MANDARA: Benralizumab vs. Mepolizumab for EGPA

mandara trial

“MANDARA” study, a phase 3, double-blind, randomized, active-controlled trial, comparing Benralizumab versus Mepolizumab for Eosinophilic Granulomatosis with Polyangiitis (EGPA).

Objective: To assess the efficacy and safety of benralizumab as compared with mepolizumab in adults with relapsing or refractory EGPA who were receiving standard care.

Inclusion criteria: Age ≥18 years, adults with relapsing or refractory EGPA, on a stable dose of oral prednisolone or prednisone of ≥7.5 mg/day, if on immunosuppressive therapy, the dose must be stable for the 4 weeks prior to randomization, and females of childbearing potential.

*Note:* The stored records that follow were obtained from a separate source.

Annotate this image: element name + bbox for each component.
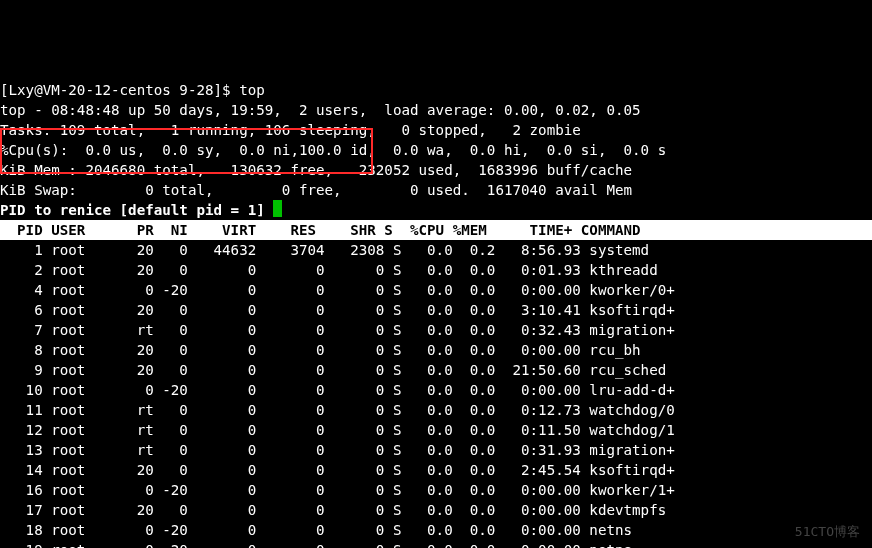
renice-prompt-text: PID to renice [default pid = 1] — [0, 202, 273, 218]
text-cursor — [273, 200, 282, 217]
renice-prompt[interactable]: PID to renice [default pid = 1] — [0, 202, 282, 218]
summary-line-swap: KiB Swap: 0 total, 0 free, 0 used. 16170… — [0, 182, 632, 198]
summary-line-uptime: top - 08:48:48 up 50 days, 19:59, 2 user… — [0, 102, 641, 118]
terminal[interactable]: [Lxy@VM-20-12-centos 9-28]$ top top - 08… — [0, 80, 872, 548]
summary-line-cpu: %Cpu(s): 0.0 us, 0.0 sy, 0.0 ni,100.0 id… — [0, 142, 666, 158]
summary-line-mem: KiB Mem : 2046680 total, 130632 free, 23… — [0, 162, 632, 178]
watermark: 51CTO博客 — [795, 522, 860, 542]
summary-line-tasks: Tasks: 109 total, 1 running, 106 sleepin… — [0, 122, 581, 138]
shell-prompt-line: [Lxy@VM-20-12-centos 9-28]$ top — [0, 82, 265, 98]
process-table: 1 root 20 0 44632 3704 2308 S 0.0 0.2 8:… — [0, 240, 872, 548]
column-header-row: PID USER PR NI VIRT RES SHR S %CPU %MEM … — [0, 220, 872, 240]
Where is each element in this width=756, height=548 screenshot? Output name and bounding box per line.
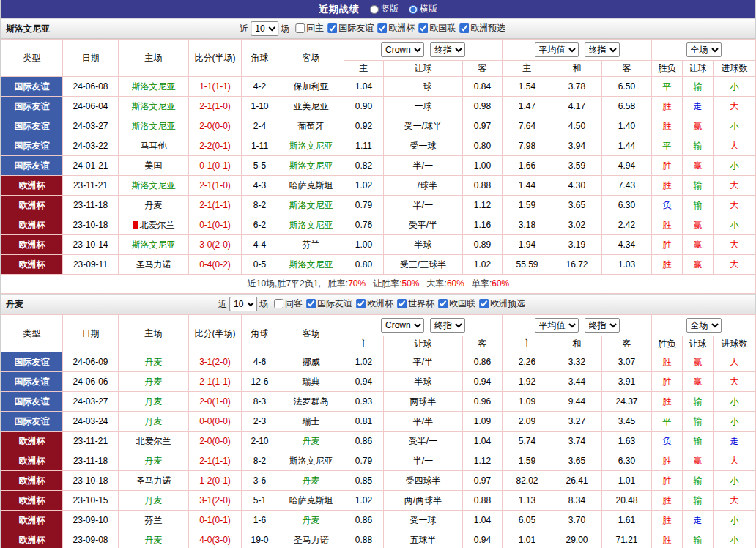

Patients: 140 patients participated.

Treatment groups:

  • Benralizumab 30mg Subcutaneously (n=70)
  • Mepolizumab 300mg Subcutaneously (n=70)

Primary Outcome:

  • Patients with remission at weeks 36 and 48 %.
  • Difference: 3% points; 95% CI, -13 to 18; (P=0.73 for superiority)

Secondary Outcomes:

  • Complete withdrawal of oral glucocorticoids during weeks 48 through 52 %.
  • Adverse events %.

Results:

  • 59% of patients in the Benralizumab group achieved remission.
  • 56% of patients in the Mepolizumab group achieved remission.
  • 41% in the Benralizumab group had complete withdrawal of oral glucocorticoids.
  • 26% in the Mepolizumab group had complete withdrawal of oral glucocorticoids.
  • 90% in the Benralizumab group experienced adverse events.
  • 96% in the Mepolizumab group experienced adverse events.

Conclusion: Benralizumab was noninferior to mepolizumab for the induction of remission in patients with relapsing or refractory EGPA who were receiving standard care.